The one thing we do not need in this awful time is for political leaders to start telling lies. We need the truth. What we are getting are lies. The first big lie came from Yogi Adityanath who declared that there was no shortage of oxygen, beds or drugs in hospitals or Covid centres in his state. He warned that stern action would be taken against those ‘spreading rumours’ about shortages. This is no empty threat. Journalists have been jailed for telling the truth in Uttar Pradesh. This time it will not be easy for Yogi to jail journalists for telling the truth because it is manifest in the pyres that burn night and day, in people begging for beds in hospitals and in those who die outside hospital gates.
More worrying than Yogi’s lies was the pitiful attempt by the Minister of External Affairs to get our embassies to ‘counter one-sided narrative in (the) western media.’ What is the other side? Is there another side to mass pyres in our crematoriums? Is there another side to people dying in hospitals for want of oxygen? Is there another side to those dying outside hospitals because there are no beds available? Is there another side to hospitals posting notices outside their doors warning patients to not expect admission because they have no oxygen?
The western media is reporting what is being reported across India by Indian journalists. With one difference. They do not hesitate to blame the Prime Minister for this catastrophe. They do not hesitate to remind him that just the other day he told the World Economic Forum’s annual meeting that India had done so well in controlling the pandemic that the world could learn from us. They do not hesitate to remind the Prime Minister that even as this lethal second wave was spreading across India, he along with the Home Minister were celebrating the huge crowds at the election rallies they addressed in West Bengal. They do not hesitate to mention that nothing was done to stop the Kumbh Mela until it was too late. Indian journalists do hesitate because criticising the Supreme Leader has consequences.
If Modi wants redemption, he needs first to admit that mistakes were made, and that he commits himself to not making any more. This second wave would have come anyway but it would not have been catastrophic if we had sufficient supplies of vaccines, oxygen and Covid drugs. In this ludicrous and pathetic effort to manage perceptions rather than the pandemic we now have high officials and senior ministers squabbling openly about who is to blame for the mistakes. It does not matter who is to blame.
What matters is that there is almost not a single family in my circle of friends and acquaintances into whose home this dreaded virus has not found its way. There is so much death and disease in the air that people are now terrified of going anywhere even if they have been lucky enough to be counted among the handful of Indians who have managed to get both shots of the vaccination. There is such a severe shortage of vaccines now that chief ministers admit they cannot go ahead with vaccinating all Indians over the age of 18. Within hours of the announcement that this was going to be permitted from May 1, more than one crore people had registered on the official app. Why was this programme announced at all when the shortage of vaccines is a crisis in itself?
The next major crisis, as the cardiac surgeon Dr Devi Shetty has pointed out more than once, is going to be a severe shortage of doctors and nurses. He has written articles detailing how this shortage of manpower should be handled but so far there has been no action from the Prime Minister’s task force. Dr Shetty warns that in the next few weeks there will be a shortage of 3.5 lakh medical staff and 5 lakh ICU beds. Will someone up in the cloistered, virtual world inhabited by the Prime Minister and his high officials please listen?

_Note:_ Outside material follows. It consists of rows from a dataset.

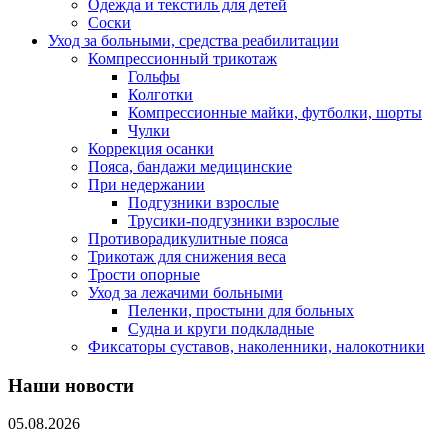
Одежда и текстиль для детей
Соски
Уход за больными, средства реабилитации
Компрессионный трикотаж
Гольфы
Колготки
Компрессионные майки, футболки, шорты
Чулки
Коррекция осанки
Пояса, бандажи медицинские
При недержании
Подгузники взрослые
Трусики-подгузники взрослые
Противорадикулитные пояса
Трикотаж для снижения веса
Трости опорные
Уход за лежачими больными
Пеленки, простыни для больных
Судна и круги подкладные
Фиксаторы суставов, наколенники, налокотники
Наши новости
05.08.2026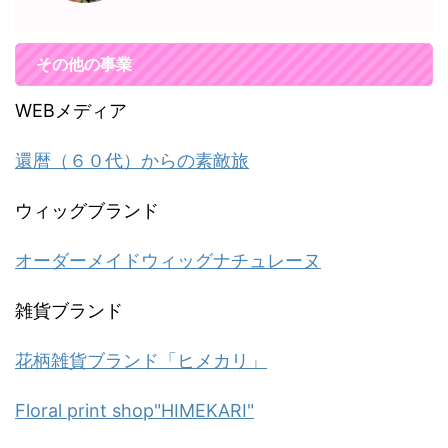
その他の事業
WEBメディア
還暦（６０代）からの素敵旅
ウィッグブランド
オーダーメイドウィッグナチュレーヌ
雑貨ブランド
花柄雑貨ブランド「ヒメカリ」
Floral print shop"HIMEKARI"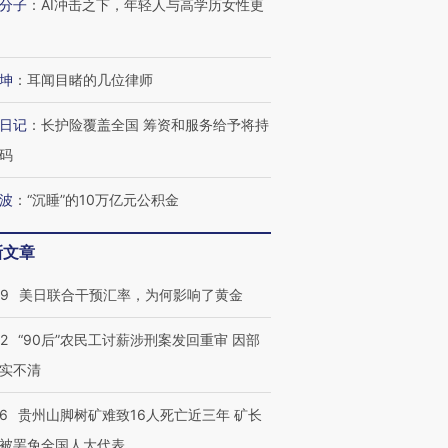
分子
：
AI冲击之下，年轻人与高学历女性更
坤
：
耳闻目睹的几位律师
日记
：
长护险覆盖全国 筹资和服务给予将持
码
波
：
“沉睡”的10万亿元公积金
新文章
09
美日联合干预汇率，为何影响了黄金
32
“90后”农民工讨薪涉刑案发回重审 因部
实不清
36
贵州山脚树矿难致16人死亡近三年 矿长
被罢免全国人大代表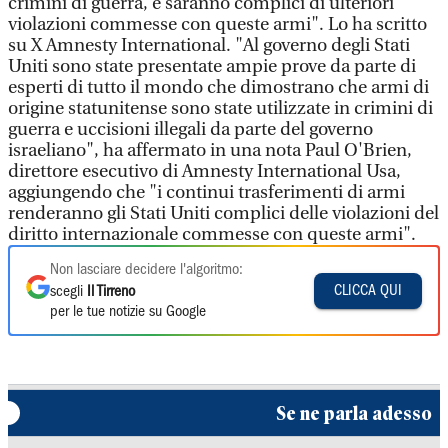
crimini di guerra, e saranno complici di ulteriori
violazioni commesse con queste armi". Lo ha scritto
su X Amnesty International. "Al governo degli Stati
Uniti sono state presentate ampie prove da parte di
esperti di tutto il mondo che dimostrano che armi di
origine statunitense sono state utilizzate in crimini di
guerra e uccisioni illegali da parte del governo
israeliano", ha affermato in una nota Paul O'Brien,
direttore esecutivo di Amnesty International Usa,
aggiungendo che "i continui trasferimenti di armi
renderanno gli Stati Uniti complici delle violazioni del
diritto internazionale commesse con queste armi".
Non lasciare decidere l'algoritmo:
CLICCA QUI
scegli
Il Tirreno
per le tue notizie su Google
Se ne parla adesso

These officials have blood on their hands. People have died because of their criminal incompetence but not one head has rolled. Why? If Narendra Modi wants to redeem more than his image, he must sack the men who have brought us here. We need a new task force that must include scientists, doctors and competent officials. Indian bureaucrats have a long history of failing India in times of crisis. This happens because of their inability to believe that they can make mistakes and because of their colonial training to serve the rulers and not the people. This time desperate Indians are paying the price for their arrogance.
Today, we will learn the results of this round of elections, but I have not mentioned them in this column. This is not an oversight but deliberate. I am so sickened by the obscenely large election rallies that went ahead when people were dying that I no longer care who wins. Modi’s BJP, and it is now totally his, cares so much about winning elections that this time they have cared more about the West Bengal election than about finding a way to stop Indians from dying.
The Prime Minister must accept that it is useless trying to manage perceptions when he needs to manage horrendous realities.